[Material provided]

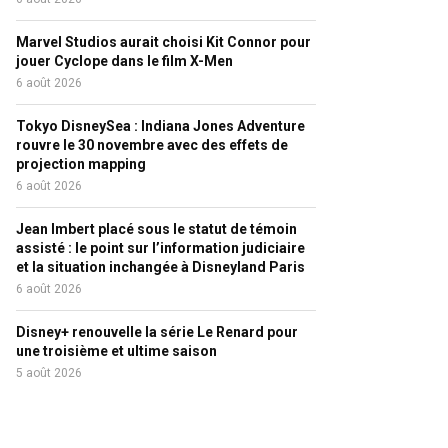
Marvel Studios aurait choisi Kit Connor pour
jouer Cyclope dans le film X-Men
6 août 2026
Tokyo DisneySea : Indiana Jones Adventure
rouvre le 30 novembre avec des effets de
projection mapping
6 août 2026
Jean Imbert placé sous le statut de témoin
assisté : le point sur l’information judiciaire
et la situation inchangée à Disneyland Paris
6 août 2026
Disney+ renouvelle la série Le Renard pour
une troisième et ultime saison
5 août 2026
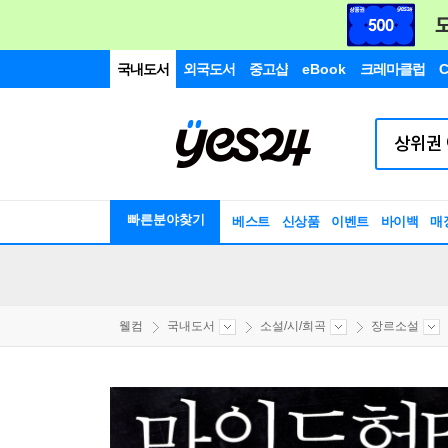
국내도서
외국도서
중고샵
eBook
크레마클럽
C
빠른분야찾기
베스트
신상품
이벤트
바이백
매
웰컴
국내도서
소설/시/희곡
장르소설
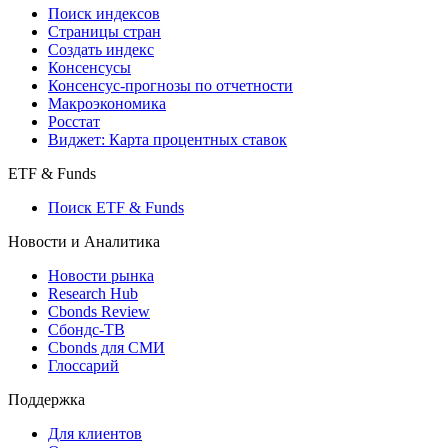
Поиск кредитов
Индексы
Поиск индексов
Страницы стран
Создать индекс
Консенсусы
Консенсус-прогнозы по отчетности
Макроэкономика
Росстат
Виджет: Карта процентных ставок
ETF & Funds
Поиск ETF & Funds
Новости и Аналитика
Новости рынка
Research Hub
Cbonds Review
Сбондс-ТВ
Cbonds для СМИ
Глоссарий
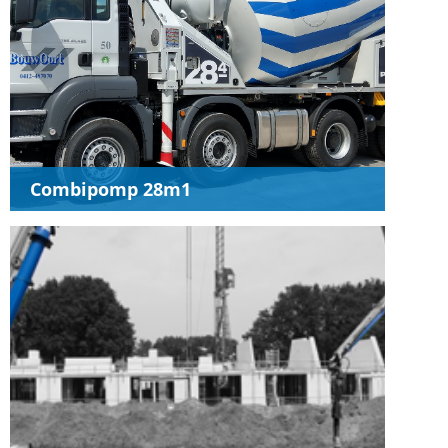
Combipomp 28m1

[/Material provided]

**Brief:** Your task is to retype the records above in full and exactly, omitting the pictures.

**Response below:**
Marvel Studios aurait choisi Kit Connor pour
jouer Cyclope dans le film X-Men
6 août 2026
Tokyo DisneySea : Indiana Jones Adventure
rouvre le 30 novembre avec des effets de
projection mapping
6 août 2026
Jean Imbert placé sous le statut de témoin
assisté : le point sur l’information judiciaire
et la situation inchangée à Disneyland Paris
6 août 2026
Disney+ renouvelle la série Le Renard pour
une troisième et ultime saison
5 août 2026
국내도서
외국도서
중고샵
eBook
크레마클럽
C
빠른분야찾기
베스트
신상품
이벤트
바이백
매
웰컴
국내도서
소설/시/희곡
장르소설
Поиск кредитов
Индексы
Поиск индексов
Страницы стран
Создать индекс
Консенсусы
Консенсус-прогнозы по отчетности
Макроэкономика
Росстат
Виджет: Карта процентных ставок
ETF & Funds
Поиск ETF & Funds
Новости и Аналитика
Новости рынка
Research Hub
Cbonds Review
Сбондс-ТВ
Cbonds для СМИ
Глоссарий
Combipomp 28m1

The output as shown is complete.